Ms Angie Bradbury, Managing Director and marketing strategist at Dig&Fish, who presented the second session at the workshops, says it is important to consider these flavour descriptors when talking to Chinese consumers to ensure your message is relevant, however she says wine companies should resist calls to change their brand or label to appeal specifically to the Chinese market.
‘Authenticity is one of the most important factors for Chinese consumers in their selection of wine. They want to know a brand is credible, has a sense of place and importantly, they want to meet the winemakers. Rather than changing anything on the label, wineries can benefit from developing specific materials for the market, such as translating tasting notes into meaningful fruit and flavour descriptors’, said Ms Bradbury.
During her session, Ms Bradbury stressed the importance of having a specific brand and export plan for the Chinese market.
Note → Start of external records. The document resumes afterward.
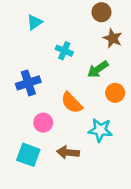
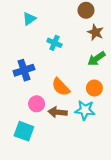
green arrow: (98, 69) -> (96, 59), moved
orange circle: (115, 93) -> (94, 88), moved
brown arrow: (68, 152) -> (58, 112), moved

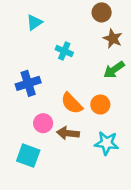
orange circle: (94, 88) -> (100, 105), moved
cyan star: (85, 110) -> (107, 143), moved

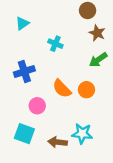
cyan triangle: (34, 22) -> (22, 23), moved
brown arrow: (68, 133) -> (58, 142), moved
cyan star: (107, 143) -> (82, 134), moved

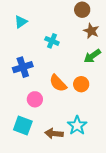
cyan star: (82, 134) -> (77, 125), turned 30

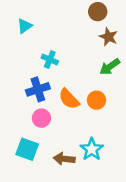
cyan cross: (52, 41) -> (50, 59), moved
blue cross: (23, 67) -> (38, 89), moved

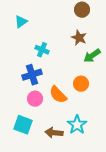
brown star: (108, 37) -> (79, 38), moved
orange semicircle: (69, 99) -> (58, 95), moved

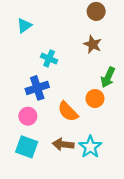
green arrow: (92, 56) -> (108, 77), moved, turned -30
pink circle: (35, 99) -> (28, 116), moved
brown arrow: (54, 133) -> (63, 144), moved

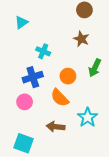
orange circle: (95, 99) -> (68, 76), moved
cyan square: (27, 147) -> (24, 143), moved
cyan star: (90, 147) -> (88, 117), moved

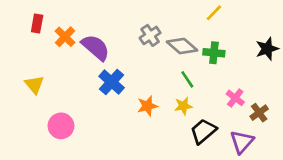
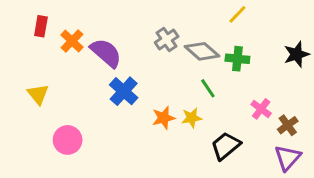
yellow star: (183, 106) -> (192, 118), moved
purple triangle: (242, 142) -> (288, 158), moved

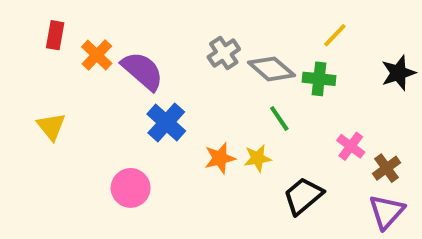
yellow line: (237, 14) -> (335, 35), moved
pink circle: (68, 140) -> (131, 188), moved

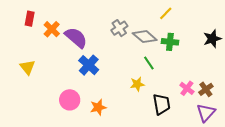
yellow line: (335, 35) -> (166, 13), moved
pink cross: (351, 146) -> (187, 88), moved
orange star: (220, 158) -> (98, 107), moved
black trapezoid: (303, 196) -> (162, 104), turned 120

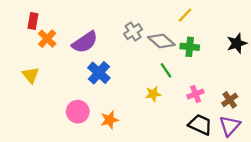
orange cross: (52, 29) -> (47, 39), moved
purple semicircle: (76, 38) -> (85, 42), turned 105
pink cross: (187, 88) -> (196, 94), moved, turned 32
black trapezoid: (162, 104) -> (200, 125), moved, turned -55

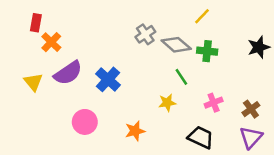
purple semicircle: (85, 42) -> (68, 73), moved
orange star: (110, 120) -> (135, 131), moved
black trapezoid: (200, 125) -> (201, 137), moved

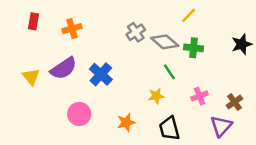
orange cross: (51, 42) -> (72, 29), moved, turned 30
black trapezoid: (201, 137) -> (169, 128), moved, turned -130
purple triangle: (251, 137) -> (221, 126), moved

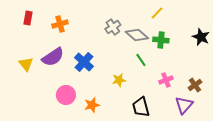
black star: (242, 44) -> (201, 37), turned -30
yellow star: (156, 96) -> (119, 80), moved
orange star: (126, 122) -> (92, 105), moved

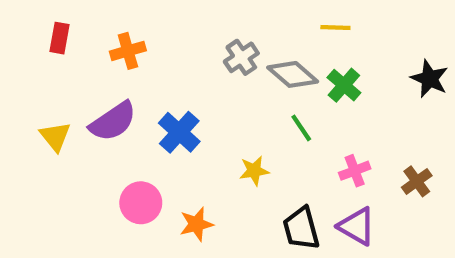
yellow line: (157, 13) -> (335, 27), turned 48
green cross: (161, 40) -> (344, 85), turned 35
purple triangle: (184, 105) -> (357, 226), moved, turned -42

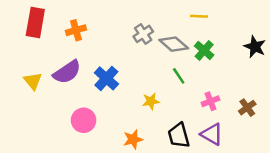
red rectangle: (60, 38) -> (35, 23), size x1.6
orange star: (196, 224) -> (133, 139), moved

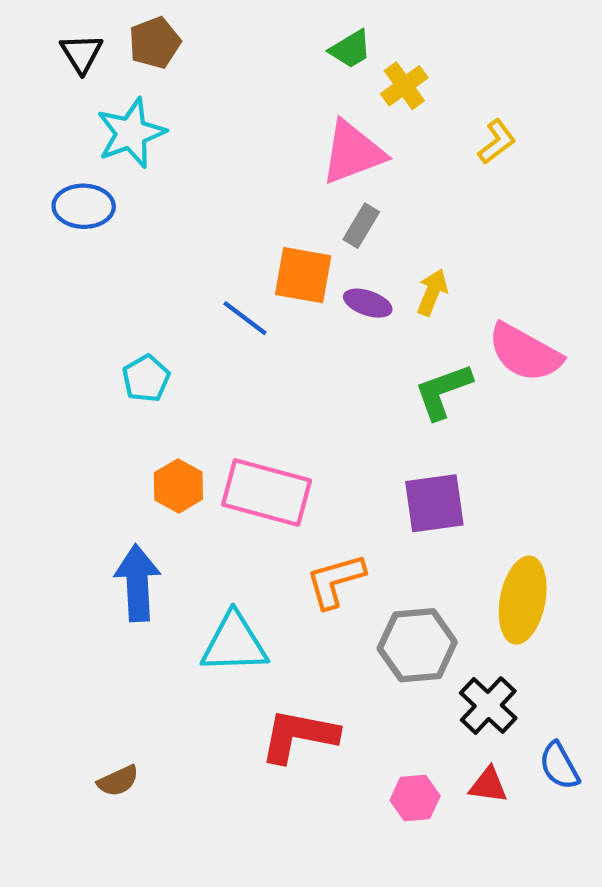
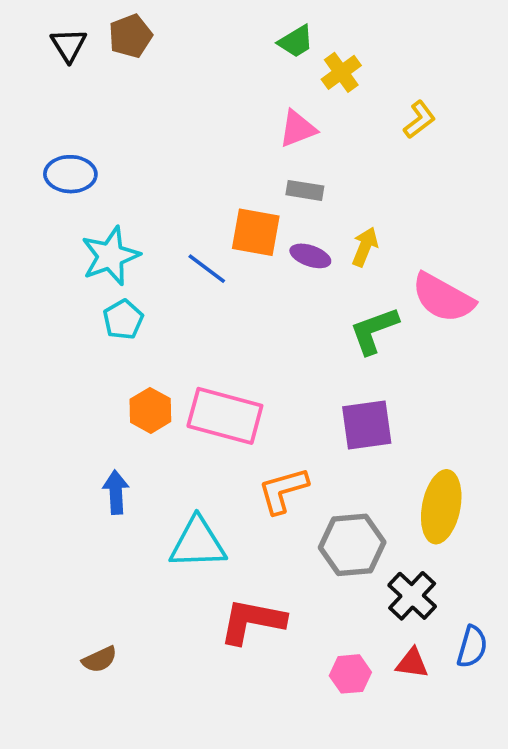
cyan star: (131, 133) -> (110, 256), moved
pink triangle: (353, 152) -> (298, 129), size x0.7
gray rectangle: (361, 226) -> (305, 190), turned 68
blue arrow: (137, 583) -> (116, 492), size x0.7
blue semicircle: (559, 766) -> (472, 647), turned -135

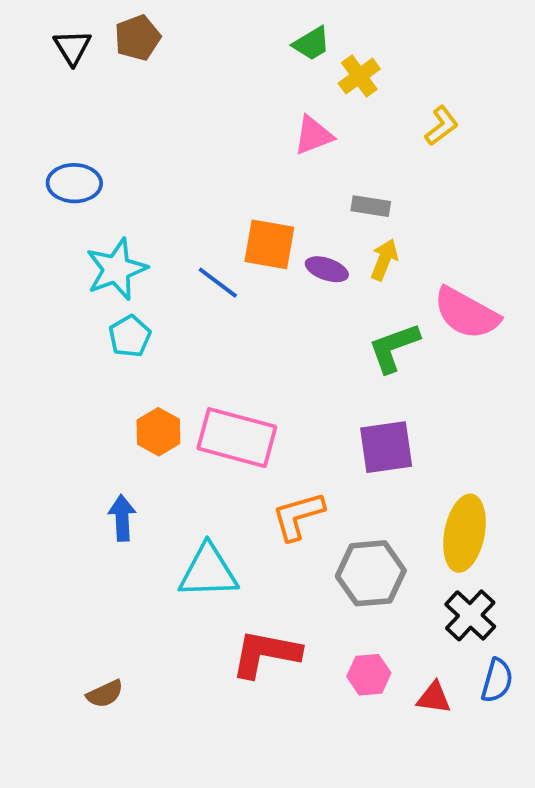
gray rectangle: (305, 190) -> (371, 206), moved
black cross: (412, 596) -> (470, 615), moved
pink hexagon: (350, 674) -> (369, 675), moved

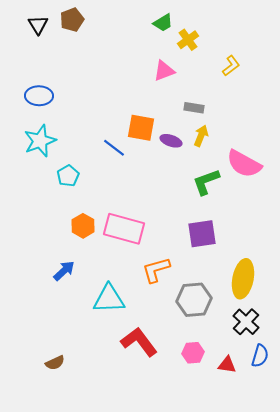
cyan star: (116, 269) -> (40, 141), moved
blue arrow: (122, 518) -> (64, 271), turned 50
red L-shape: (266, 654) -> (139, 342), turned 42

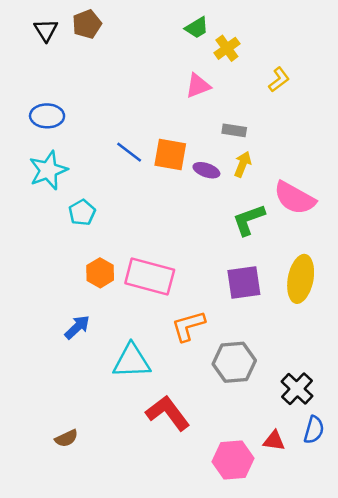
blue line: (114, 148) -> (129, 152), moved
yellow ellipse: (243, 279) -> (301, 279), moved
pink hexagon: (193, 353) -> (233, 460), moved, size x1.5

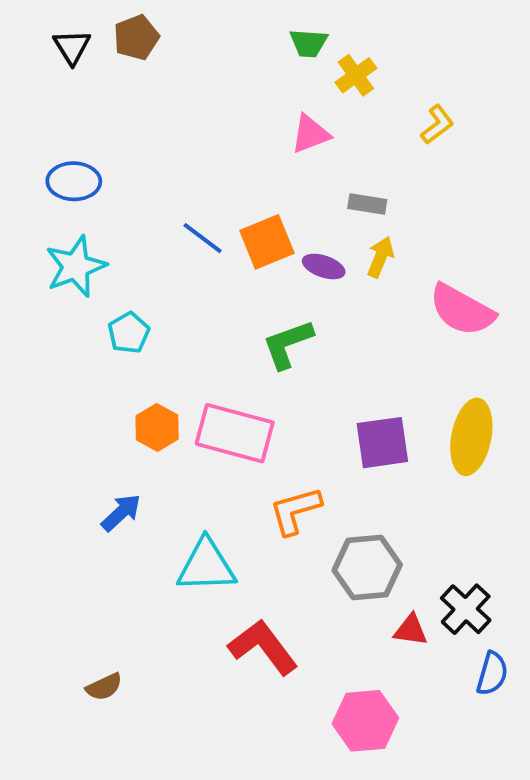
green trapezoid: (197, 28) -> (309, 43), turned 35
orange square: (170, 155) -> (267, 242), turned -32
green L-shape: (249, 220) -> (288, 344), moved
red triangle: (274, 441) -> (411, 630), moved

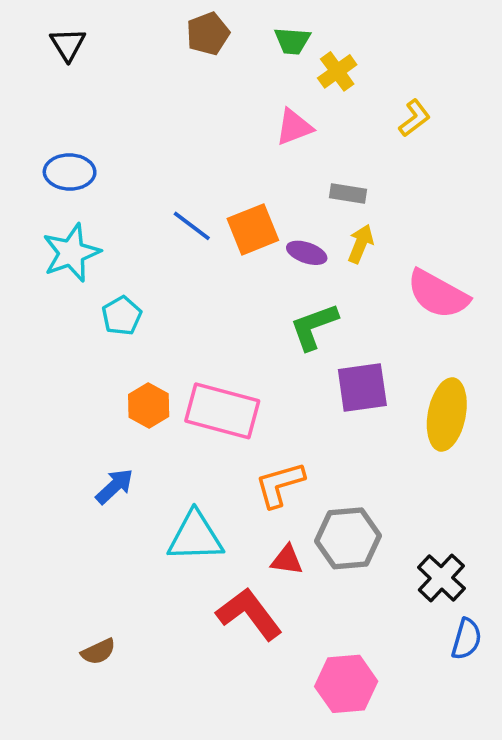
brown pentagon: (136, 37) -> (208, 34), moved
green L-shape: (288, 344) -> (314, 326), moved
purple square: (382, 443) -> (362, 388), moved
red triangle: (411, 630) -> (287, 560), moved

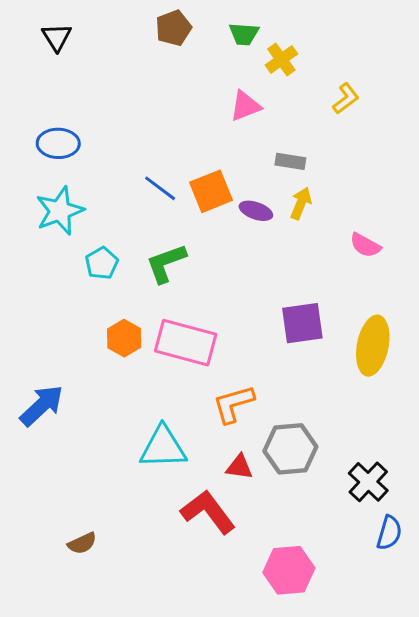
pink semicircle: (438, 294) -> (365, 245), size x0.6
green L-shape: (314, 326) -> (166, 263), moved
blue arrow: (114, 486) -> (42, 405), moved, size x1.4

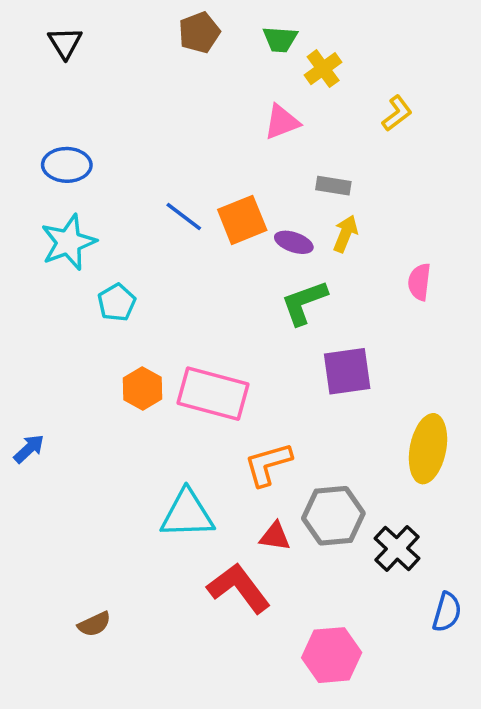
pink semicircle: (365, 245) -> (419, 282), turned 68
green L-shape: (166, 263) -> (304, 302), moved
yellow ellipse: (373, 346) -> (428, 449), moved
blue arrow: (42, 405) -> (29, 449), moved, size x0.6
black cross: (368, 482) -> (397, 548), moved

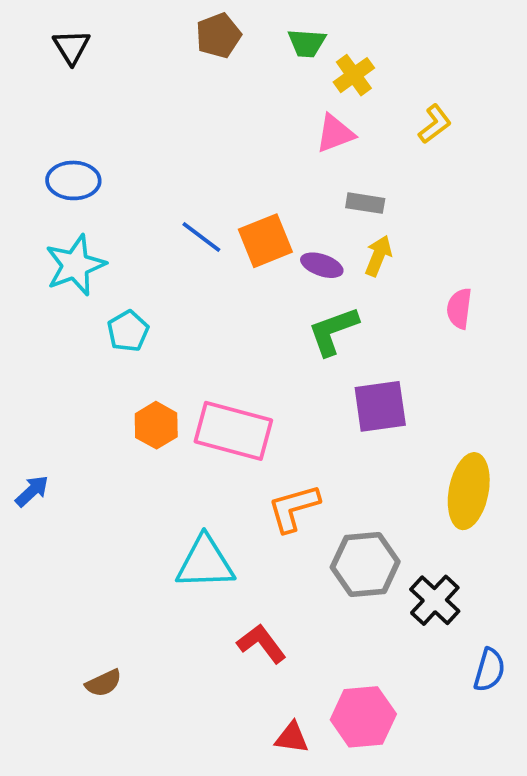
pink triangle: (282, 122) -> (335, 133), moved
red triangle: (275, 536) -> (292, 738), moved
red L-shape: (239, 588) -> (262, 644), size x0.7

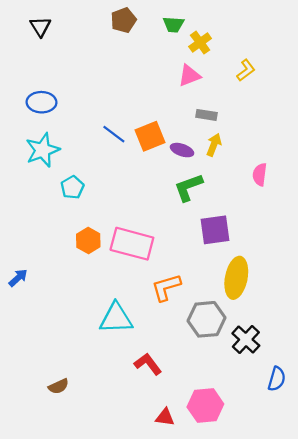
yellow ellipse: (469, 491) -> (236, 278), moved

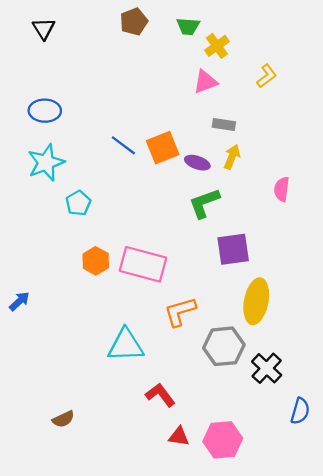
red triangle: (165, 417) -> (179, 436), moved

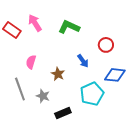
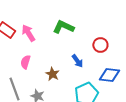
pink arrow: (35, 23) -> (28, 33), moved

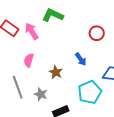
green L-shape: (63, 27) -> (53, 15), moved
red circle: (100, 45) -> (97, 33), moved

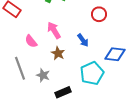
pink arrow: (32, 31) -> (54, 30), moved
pink semicircle: (29, 60) -> (31, 41), turned -56

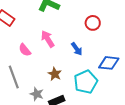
brown star: (58, 53) -> (55, 74), moved
gray star: (43, 75) -> (37, 94), moved

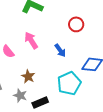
brown star: (55, 74) -> (28, 76), moved

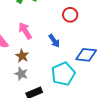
brown star: (28, 76) -> (22, 56), moved
gray star: (20, 95) -> (21, 74), moved

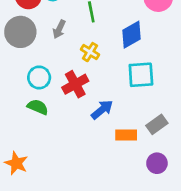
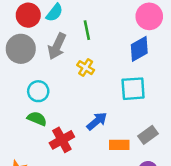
gray arrow: (59, 29) -> (57, 46), size x1.5
blue diamond: (132, 35) -> (139, 49), moved
red cross: (75, 84) -> (62, 140), moved

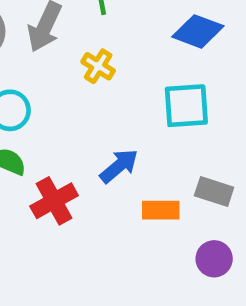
blue diamond: (139, 49) -> (198, 31), turned 50
gray rectangle: (148, 135) -> (214, 192), turned 54

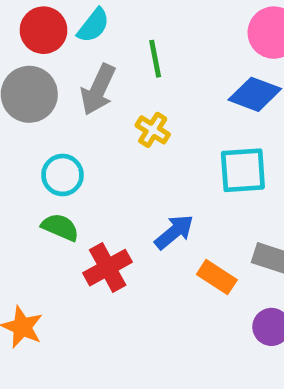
orange rectangle: (161, 210) -> (217, 277), turned 33

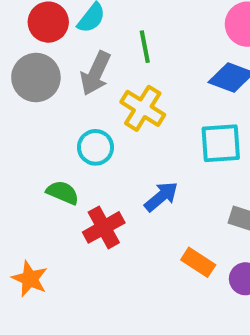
yellow cross: (153, 130) -> (143, 108), size x1.5
cyan circle: (63, 175) -> (95, 147), moved
orange rectangle: (217, 277) -> (198, 262), moved

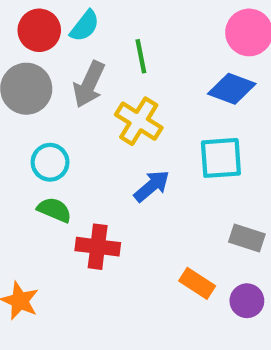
cyan circle: (95, 147) -> (50, 162), moved
blue arrow: (161, 197) -> (152, 186), moved
red cross: (104, 227) -> (98, 247), turned 36

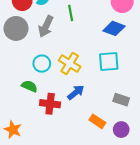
yellow cross: (139, 121) -> (70, 64), moved
cyan circle: (50, 162) -> (42, 64), moved
blue arrow: (152, 186) -> (76, 92), moved

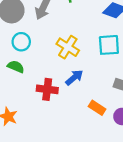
cyan circle: (42, 64) -> (21, 42), moved
green semicircle: (29, 86) -> (16, 67), moved

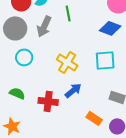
green semicircle: (16, 67) -> (17, 93), moved

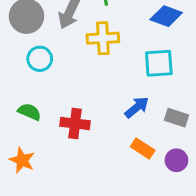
yellow cross: (67, 62) -> (103, 38), moved, turned -35
blue arrow: (73, 90) -> (137, 107), moved

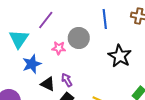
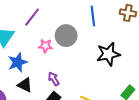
black star: (120, 56) -> (108, 54), turned 30
black triangle: (48, 84) -> (25, 85), moved

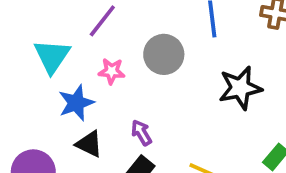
pink star: (45, 46) -> (112, 71), moved

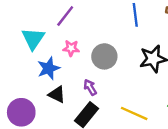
gray circle: (164, 54) -> (104, 56), moved

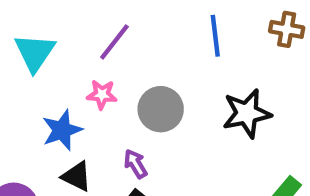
purple line: (65, 16) -> (114, 42), moved
cyan triangle: (33, 39) -> (35, 52), moved

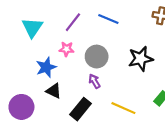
blue line: (215, 36) -> (108, 19), moved, turned -60
purple arrow: (135, 164) -> (94, 81), moved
‘China has a unique culture and you cannot extrapolate Western thinking to that market. The methods you have used to conduct business and sell your wine in other markets are not going to apply in China. Ultimately companies need to visit China. Focus on one city or region initially and learn the nuances of building relationships and understand how the market operates’, said Ms Bradbury.
Finally it was suggested that wine companies should promote their Australian credentials as specific wine regions in Australia are not yet recognised by the Chinese market.
‘Unless you are the Barossa, which has the highest regional recognition of Australian wine regions for Chinese consumers, you should be promoting an association with Australia, followed by your brand and then your region,’ said Ms Bradbury.
Other workshop topics to be offered over the next 12 months as part of the GWRDC’s free INseries program will span viticulture, winemaking and wine marketing.
‘It is our goal to engage with all wine regions. The INseries will cover a range of topics and we plan to hold events in as many regions as possible where these topics are most relevant,’ said GWRDC’s Dr Stuart Thomson.
The first workshop in McLaren Vale was filmed and will be made available in the coming weeks to those who could not attend. Key outcomes of the workshops and a final report of research findings will also be shared with GWRDC Innovators’ Network members.